Doctors Describe Dangers of Puberty Blockers Used on Children That LGBT Activists Don't Tell
WASHINGTON — Many children and families struggling with gender dysphoria are not receiving the facts about the permanent consequences associated with "experimental" puberty-blocking and sex-reassignment treatments, nor are they being told that justification for such treatments are not backed by strong scientific evidence, doctors warned Wednesday.
"Much of what is being done here can be considered experimental treatment," Paul Hruz, a St. Louis-based doctor who is a professor of pediatrics, endocrinology, cell biology and physiology at the Washington University School of Medicine, said during a panel discussion on transgender medicine hosted by the conservative think tank The Heritage Foundation.
"But that is not how the public is hearing about this and [not] what the patients themselves and the families who are dealing with this issue are being presented with."
Hruz, who co-authored the June report published in The New Atlantis titled Growing Pains: Problems With Puberty Suppression in Treating Gender Dysphoria, and Dr. Michelle Cretella, the president of the conservative American College of Pediatricians, joined Dr. Allen Josephson of the University of Louisville and Heritage Foundation senior fellow Ryan Anderson to discuss the dangers and long-term consequences linked to the use of hormone therapy and puberty suppression treatments on children.

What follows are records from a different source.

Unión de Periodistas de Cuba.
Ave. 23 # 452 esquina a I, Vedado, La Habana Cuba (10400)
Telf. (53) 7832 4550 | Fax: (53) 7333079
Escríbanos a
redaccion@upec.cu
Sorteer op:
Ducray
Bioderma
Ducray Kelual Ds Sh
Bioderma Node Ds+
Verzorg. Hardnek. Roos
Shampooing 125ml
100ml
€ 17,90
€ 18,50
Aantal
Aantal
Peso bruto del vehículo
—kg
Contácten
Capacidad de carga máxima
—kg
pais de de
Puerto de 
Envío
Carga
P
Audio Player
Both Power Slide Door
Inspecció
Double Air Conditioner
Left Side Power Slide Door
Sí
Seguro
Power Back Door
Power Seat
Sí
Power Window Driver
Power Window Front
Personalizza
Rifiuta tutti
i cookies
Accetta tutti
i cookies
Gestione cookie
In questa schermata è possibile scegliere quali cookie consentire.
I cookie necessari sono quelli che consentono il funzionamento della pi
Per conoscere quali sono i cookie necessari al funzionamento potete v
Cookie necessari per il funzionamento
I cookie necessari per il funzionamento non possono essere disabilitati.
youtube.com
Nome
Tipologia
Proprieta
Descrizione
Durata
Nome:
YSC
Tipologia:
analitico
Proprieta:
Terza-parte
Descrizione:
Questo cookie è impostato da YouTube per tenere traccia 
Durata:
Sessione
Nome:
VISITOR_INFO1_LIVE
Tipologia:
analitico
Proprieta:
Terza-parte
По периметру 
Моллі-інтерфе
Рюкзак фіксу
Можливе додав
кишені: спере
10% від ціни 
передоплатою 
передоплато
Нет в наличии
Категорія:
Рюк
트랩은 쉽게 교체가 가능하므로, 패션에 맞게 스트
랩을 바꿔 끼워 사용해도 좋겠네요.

Although a number of mainstream medical societies and organizations have been recommending over the last decade that children who suffer from gender dysphoria be given a puberty-blocking drug and later be treated with cross-sex hormones before potential sex reassignment surgeries, Hruz said that "the evidence behind this new treatment paradigm is slim to none."
"If you are going to take a standard approach to a treatment condition of any sort — not just gender issues, and make that drastic of a change — one would expect that there was a landmark study that was done, a randomized, controlled trial or a series of very important findings that consistently showed that this is a good idea," Hruz argued. "The reality is there is no science to back this drastic change."
"What I am saying to you is widely acknowledged by the experts that are putting this forward. I was just at an International Endocrine meeting last month and the new International Endocrine Society guidelines were being presented and the question was asked: 'What evidence is there that long-term we are doing good for these individuals?'" Hruz explained. "These are the people that put forward these treatment guidelines. The answer was: 'We have no evidence.'"
Hruz argued that the most reliable evidence about pubertal blockade or hormone therapy only highlights the "complications of therapy."
As children are beginning to identify as transgender at ages as young as 2 years old, Hruz criticized experts who advocate putting children through a process of pubertal suppression and present it to parents as a "safe and reversible form of intervention."
"Repeatedly by the experts, this is presented as safe and fully reversible form of intervention. Yet, there is no clear study that was done in this population," he said. "It is an off-label use of the medication and to make the claim when you have no data is really an injustice not only for our medical profession but for our entire society."
Hruz highlighted potential difficulties associated with pubertal blockade.
"The claim that it is fully reversible is self-contradictory because what you are doing when you do a pubertal blockade is you are interrupting a normal developmental process," he explained. "Even if five, six or seven years later you stop that intervention, you cannot go back in time. You have already altered that development. It is incorrect and totally false to say that it is reversible."